Os Estados Unidos adotaram o instituto da mãe pátria em sua pureza, uma vez que excluíram os Coercition Acts e os Acts of Indennity. Admitem, no entanto, a suspensão do writ por ato do Congresso, apenas nos casos de rebellion or invasion (Constituição de 1787, artigo 1º, seção 9ª, item 2º). Os governantes não faziam jus a bill de indenidade, como sustentavam os tratadistas desde Joseph Story (Commentaries on the Constitution, volume II, pág. 214) . Em 1817, e ainda em 1841, os Estados Unidos adotaram, igualmente, esses emergency powers, como se lê de Munro (The government of the United States, pág. 430).

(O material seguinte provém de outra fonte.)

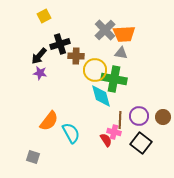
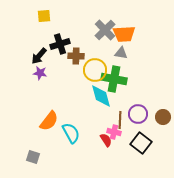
yellow square: rotated 24 degrees clockwise
purple circle: moved 1 px left, 2 px up
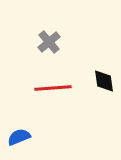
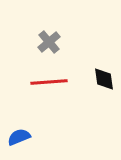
black diamond: moved 2 px up
red line: moved 4 px left, 6 px up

Na França estudou-se a matéria à luz do instituto das perturbações da ordem pública. A Carta de 1814 (artigo 14) admitiu, de forma implícita, o instituto que caiu com a Carta de 1830. Em 1849, regulou-se o état de siège militar, que Duguit chamou de real para distinguir de civil, que ele denominava de fictício (Manuel de droit constitucionnel, pág. 231). Em 1878, o instituto foi regulado por lei, com os seguintes princípios: a) cabe ao Parlamento declará-lo; b) nos intervalos das sessões, pode o presidente da República fazê-lo, ouvido o Conselho de Ministros, cabendo ao Parlamento, mantê-lo ou levantá-lo, dois dias após; c) quando dissolvido o Parlamento, o presidente da República só pode fazê-lo em caso de guerra, ouvido o Conselho de Ministros; d) só em dois casos é ele admitido: guerra ou insurreição armada, como disse ainda Léon Duguit (Traité de droit constitutionnel, volume IV, pág. 414).
O Brasil adotou, desde logo, o sistema francês: suspensão, não apenas do habeas corpus - como fazem os anglo-americanos, com o bill of indemnity, ou sem ele - mas ainda de outras garantias, por ato do Congresso e, em casos excepcionais, do presidente da República.
A Constituição de 1891 já falava em agressão estrangeira ou comoção intestina.
Rui Barbosa sustentava, não só que não se suspendiam, durante o sítio, todas as garantias constitucionais, como não cessavam as imunidades parlamentares (Comentários à Constituição Federal, volume VI, páginas 280 e seguintes). Entendia, outrossim, que a comoção intestina pressupunha periclitação da segurança da República (página 300). Advogava a regulamentação do estado de sítio nas bases em que veio a fazê-lo a Constituição de 1934.
Há o que chamamos de direito constitucional das crises.
Ali se situam normas que visam à estabilização e à defesa da Constituição contra processos violentos de perturbação da ordem social.
A legalidade normal é substituída por uma legalidade extraordinária, que define e rege o Estado de exceção.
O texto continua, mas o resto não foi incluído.